Début octobre 1914, Lille est assiégée pendant plus d’une semaine. Malgré la résistance héroïque de sa garnison, elle devra se rendre à l’ennemi.

Les soldats allemands pénètrent par la porte de Douai
Les soldats allemands pénètrent par la porte de Douai (image de propagande)

Cette prise de Lille marquera le début d’une douloureuse période d’Occupation.

La population sera maltraitée tandis que le potentiel économique de la Cité sera en grande partie détruit. En 1918, l’armistice signée, la grande question que vont poser les Lillois qui sortent de ces quatre années de cauchemar sera de savoir si ce désastre aurait pu être évité. Pour bien des commentateurs, Lille aurait dû être mieux défendue. 

Lille était la place-forte la plus septentrionale du territoire français. Elle constituait le premier rempart contre les invasions, en particulier celles de notre voisin allemand, très coutumier du fait. Depuis les années 1870, les dirigeants français, civils et militaires, n’avaient aucune illusion sur les intentions de l’Allemagne d’étendre son hégémonie en Europe en contrôlant de nouveaux territoires. La Guerre permettait aussi à l’Allemagne de détruire le potentiel industriel des Etats voisins et de s’affranchir de toute forme de concurrence économique. 

À Lille, le dispositif de défense est élaboré.
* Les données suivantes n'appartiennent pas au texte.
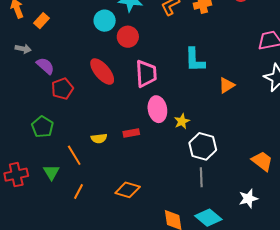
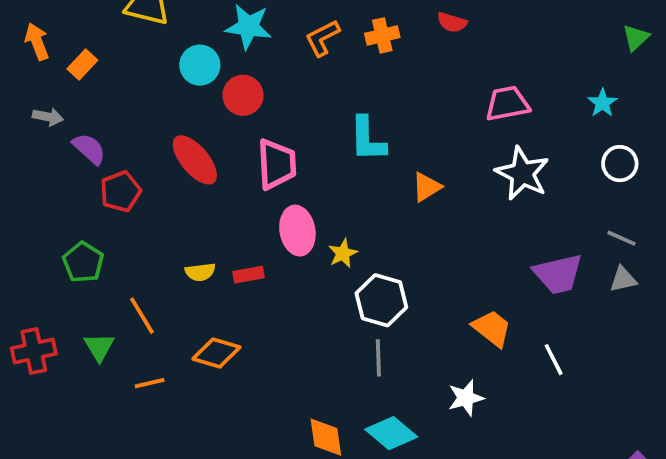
yellow semicircle: (99, 138) -> (200, 272), moved
orange diamond: (128, 190) -> (216, 353), moved
orange line: (78, 192) -> (150, 383), turned 49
La ville est protégée par un rempart entouré de « forts de ceinture ». Le dispositif est doté d’une artillerie conséquente. On l’avait constitué à grands frais pour se prémunir d’un nouveau désastre tel que celui vécu lors de la guerre de 1870. De 1875 à 1914, pendant presque 40 ans, il avait été suffisamment dissuasif pour imposer la paix. 

La Porte de Valenciennes
La Porte de Valenciennes, achevée en 1870, elle appartient à la Nouvelle enceinte-Sud. Elle marque la volonté de doter les villes d’un système de défense, avant la funeste Guerre de cette année-là.

En 1914, la situation est différente.

Les progrès de l’artillerie et l’efficacité des nouveaux explosifs rendent la défense des forteresses et des villes moins efficaces. L’entretien des places fortes et de leurs garnisons a un coût élevé pour l’économie du pays. Au plan local, les remparts sont un obstacle à l’extension des villes et au développement d’opérations immobilières juteuses.
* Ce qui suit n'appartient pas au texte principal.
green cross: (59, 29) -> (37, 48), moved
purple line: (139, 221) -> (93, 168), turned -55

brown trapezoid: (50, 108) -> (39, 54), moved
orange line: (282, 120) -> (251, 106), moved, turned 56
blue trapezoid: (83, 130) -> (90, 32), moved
À Lille, toutes tendances confondues, le Conseil municipal milite pour la destruction de l’enceinte militaire qui enserre la ville. D’ailleurs, Georges Vandame, député du Nord mais aussi adjoint aux finances du maire conservateur, Charles Delesalle, avait décroché le poste de rapporteur du projet de loi sur « le déclassement définitif des places du Nord ». Il milite ardemment pour la démolition des remparts. Le dossier des villes fortifiées n’a pas bonne presse auprès des politiques.  La doctrine militaire, depuis les années 1870, est fondée à la fois sur « l’offensive » et « la défensive ». Celui qui l’incarne et la met en pratique est le général Michel, chef des armées.

En 1911, le général Joseph Joffre propose au Conseil une doctrine « moins-disante » sur le plan financier reposant uniquement sur « l’offensive ». Michel est remercié dans des conditions Indignes et Joffre prend sa place.

Georges Vandame
Georges Vandame, député du Nord, adjoint aux finances à la mairie et Joseph Joffre, général en chef des Armées, deux protagonistes de notre histoire.

C’est dans ce contexte que, le 3 août 1914, l’Allemagne déclare la guerre à la France.

Tous les soldats, mobilisés, quittent la ville en direction du front de l’Est. Bientôt, l’Armée française recule.  La Marne, est un premier revers pour l’Allemagne. Le Front se fige. Lille est en dehors de la sphère de la guerre. L’Allemagne attaque alors au Nord. Elle envahit la Belgique. Liège tombe le 16 août. Lille et sa région sont réintégrées dans « la zone des armées » sous la responsabilité directe de Joffre. On remet les remparts et les forts en état de marche. On délègue à Lille 1000 canonniers et 9000 hommes d’infanterie.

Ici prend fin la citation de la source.